Interestingly, RU-486 was the only GR antagonist examined in a recent study to increase both mineralocorticoid receptor (MR) and GR binding in the frontal cortex (Bachmann et al, 2003). This may underpin the selective pattern of improvement in neurocognitive function seen in the present study, which was restricted to tests which have been shown to be sensitive to frontal lobe dysfunction (Owen et al, 1995). The improvement in neurocognitive function was demonstrated at a point at which mood symptoms did not differ either from baseline or when compared to placebo. This suggests that the cognitive enhancing effect is not simply related to improvement in depressive symptoms.

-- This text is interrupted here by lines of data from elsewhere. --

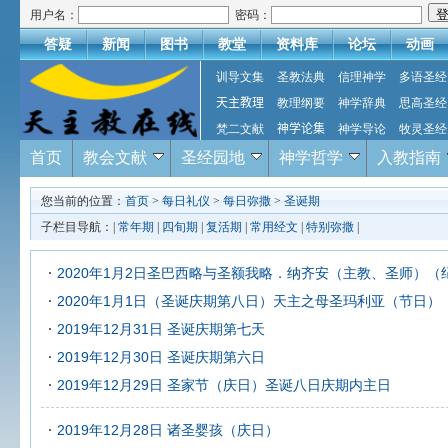
用户名：
密码：
答疑
新闻
图书
教堂
资料库
论坛
动画
训导文集
圣教法典
信理神学
多语圣经
天主教理
教理纲要
神学辞典
思高圣经
梵二文献
神学论集
神学导论
牧灵圣经
首页
教会文献
圣经园地
神学哲学
入教指南
您当前的位置：
首页
>
每日礼仪
>
每日弥撒
>
圣诞期
子栏目导航：|
常年期
|
四旬期
|
复活期
|
常用经文
|
特别弥撒
|
2020年1月2日圣巴西略与圣额我略．纳齐安（主教、圣师）（
2020年1月1日（圣诞庆期第八日）天主之母圣玛利亚（节日）
2019年12月31日 圣诞庆期第七天
2019年12月30日 圣诞庆期第六日
2019年12月29日 圣家节（庆日）圣诞八日庆期内主日
2019年12月28日 诸圣婴孩（庆日）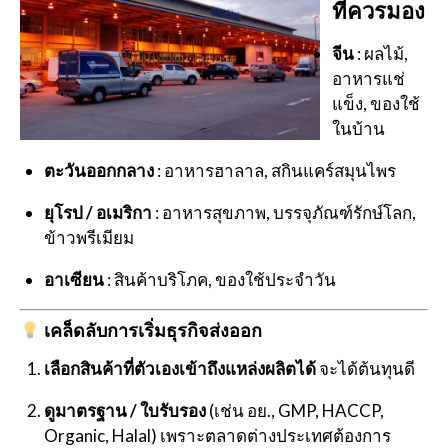
ที่ควรมอง
จีน
: ผลไม้,
อาหารแช่
แข็ง, ของใช้
ในบ้าน
ตะวันออกกลาง
: อาหารฮาลาล, สกินแคร์สมุนไพร
ยุโรป / อเมริกา
: อาหารสุขภาพ, บรรจุภัณฑ์รักษ์โลก,
ข้าวพรีเมียม
อาเซียน
: สินค้าบริโภค, ของใช้ประจำวัน
เคล็ดลับการเริ่มธุรกิจส่งออก
เลือกสินค้าที่ตัวเองเข้าถึงแหล่งผลิตได้
จะได้ต้นทุนดี
ดูมาตรฐาน / ใบรับรอง
(เช่น อย., GMP, HACCP,
Organic, Halal) เพราะตลาดต่างประเทศต้องการ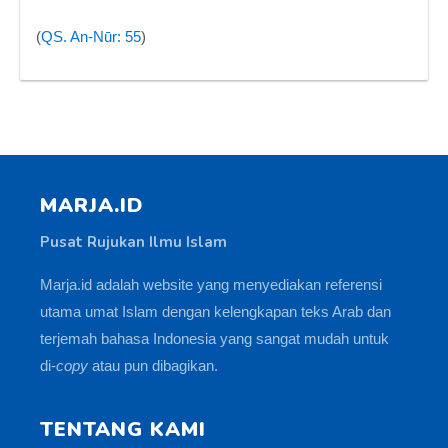
(
QS. An-Nūr: 55
)
MARJA.ID
Pusat Rujukan Ilmu Islam
Marja.id adalah website yang menyediakan referensi
utama umat Islam dengan kelengkapan teks Arab dan
terjemah bahasa Indonesia yang sangat mudah untuk
di-
copy
atau pun dibagikan.
TENTANG KAMI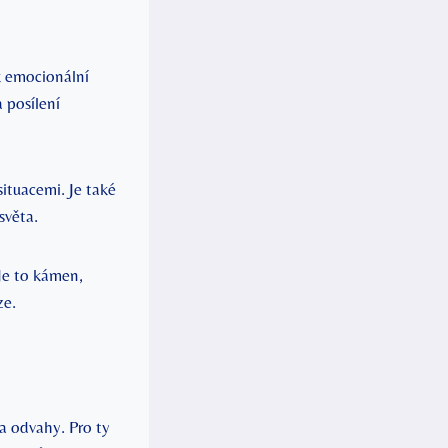
k emocionální
a posílení
situacemi. Je také
světa.
Je to kámen,
ze.
a odvahy. Pro ty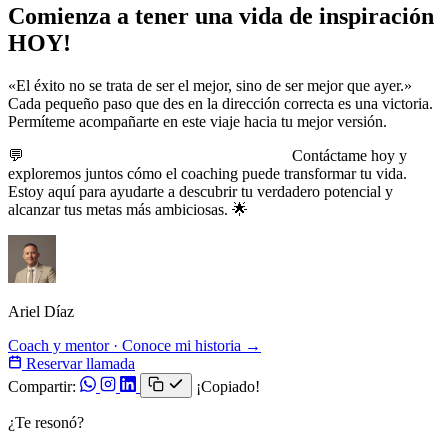
Comienza a tener una vida de inspiración
HOY!
«El éxito no se trata de ser el mejor, sino de ser mejor que ayer.»
Cada pequeño paso que des en la dirección correcta es una victoria.
Permíteme acompañarte en este viaje hacia tu mejor versión.
💬
¿Estás listo para dar el siguiente paso?
Contáctame hoy y
exploremos juntos cómo el coaching puede transformar tu vida.
Estoy aquí para ayudarte a descubrir tu verdadero potencial y
alcanzar tus metas más ambiciosas. 🌟
Ariel Díaz
Coach y mentor · Conoce mi historia →
Reservar llamada
Compartir:
¡Copiado!
¿Te resonó?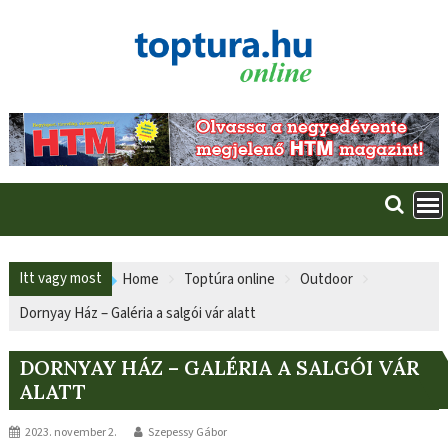
Skip
to
content
Itt vagy most
Home
Toptúra online
Outdoor
Dornyay Ház – Galéria a salgói vár alatt
DORNYAY HÁZ – GALÉRIA A SALGÓI VÁR
ALATT
2023. november 2.
Szepessy Gábor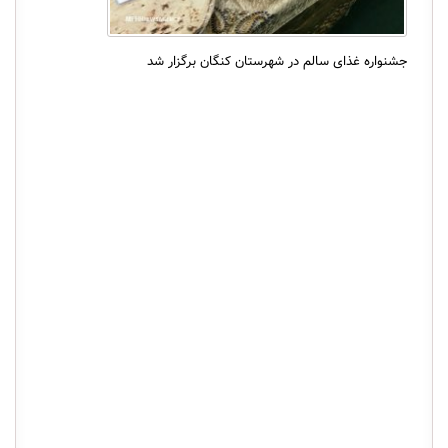
جشنواره غذای سالم در شهرستان کنگان برگزار شد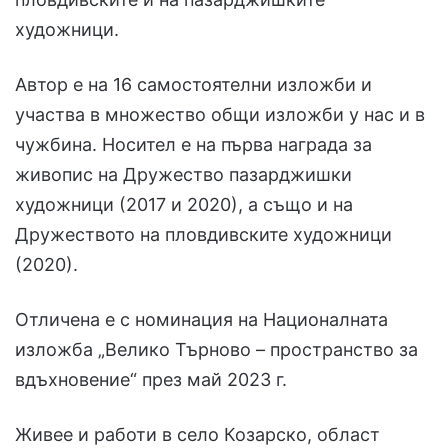
художници.
Автор е на 16 самостоятелни изложби и
участва в множество общи изложби у нас и в
чужбина. Носител е на първа награда за
живопис на Дружество пазарджишки
художници (2017 и 2020), а също и на
Дружеството на пловдивските художници
(2020).
Отличена е с номинация на Националната
изложба „Велико Търново – пространство за
вдъхновение“ през май 2023 г.
Живее и работи в село Козарско, област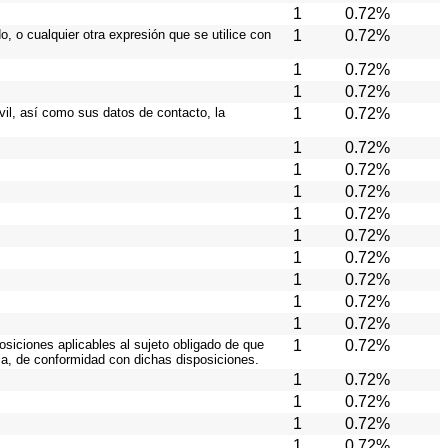
1
0.72%
, o cualquier otra expresión que se utilice con
1
0.72%
1
0.72%
1
0.72%
ivil, así como sus datos de contacto, la
1
0.72%
1
0.72%
1
0.72%
1
0.72%
1
0.72%
1
0.72%
1
0.72%
1
0.72%
1
0.72%
1
0.72%
osiciones aplicables al sujeto obligado de que
1
0.72%
ia, de conformidad con dichas disposiciones.
1
0.72%
1
0.72%
1
0.72%
1
0.72%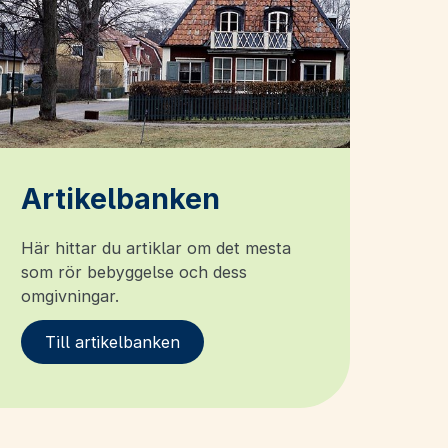
Artikelbanken
Här hittar du artiklar om det mesta
som rör bebyggelse och dess
omgivningar.
Till artikelbanken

It is perhaps surprising that—given the well-documented effects of corticosteroids at the hippocampus—mifepristone had no effect on verbal declarative memory function. This may be due to a difference in the sensitivity of the tests to detect changes in the relatively small number of patients in the study. Alternatively, it may be due to the timing of the neurocognitive assessments. Due to the preliminary nature of the study and the limited number of times neurocognitive testing can reliably be carried out, the assessments were performed at baseline and then 14 days after cessation of each treatment. This time point was selected so as to avoid the acute effects of the drug (when brain GR would be occupied and peripheral cortisol levels are greatly elevated; see Figure 3) and examine the longer term antiglucocorticoid effects (Heikinheimo et al, 2003). Greater improvements may have been observed if neurocognitive function was assessed at an earlier time-point. Also, the possibility of order effects cannot entirely be ruled out (see Figure 2), but these are difficult to assess due to a reduction in sample size if measured separately by the order of treatment administration.

There were no drop-outs due to side effects in either phase of the study and no patients experienced a manic relapse. This is the largest double-blind, placebo-controlled study of mifepristone in mood disorders and the first in bipolar disorder. However, the number of patients studied was relatively small and this preliminary result requires confirmation in studies of larger numbers of patients with bipolar depression; preferably in a between-subjects design, thereby avoiding the problems inherent in a crossover design. In addition, although high rates of hypercortisolaemia and other HPA axis abnormalities occur in bipolar disorder (and may influence the response to mifepristone) we cannot be sure of the prevalence of GR dysfunction in the cohort of patients recruited for our study. Although the correlation observed in the present study between baseline basal cortisol levels and the neurocognitive response to mifepristone (spatial working memory error rate) may suggest that patients with the greatest HPA axis abnormality respond better to GR antagonists. In future studies, HPA axis function should be fully profiled at baseline, as both a predictor of response to antiglucocorticoids and as a method of ascertaining the degree of ‘normalization’ of the axis following treatment.

The results of the present study add direct support to the notion that the GR is an important modulator of neurocognition and mood in bipolar disorder and that adjunctive administration of drugs that specifically target this receptor may be of therapeutic benefit. Our results require replication but provide preliminary evidence that GR antagonists selectively improve neurocognitive function and may have antidepressant properties in bipolar disorder. Such drugs hold promise for the treatment of bipolar disorder.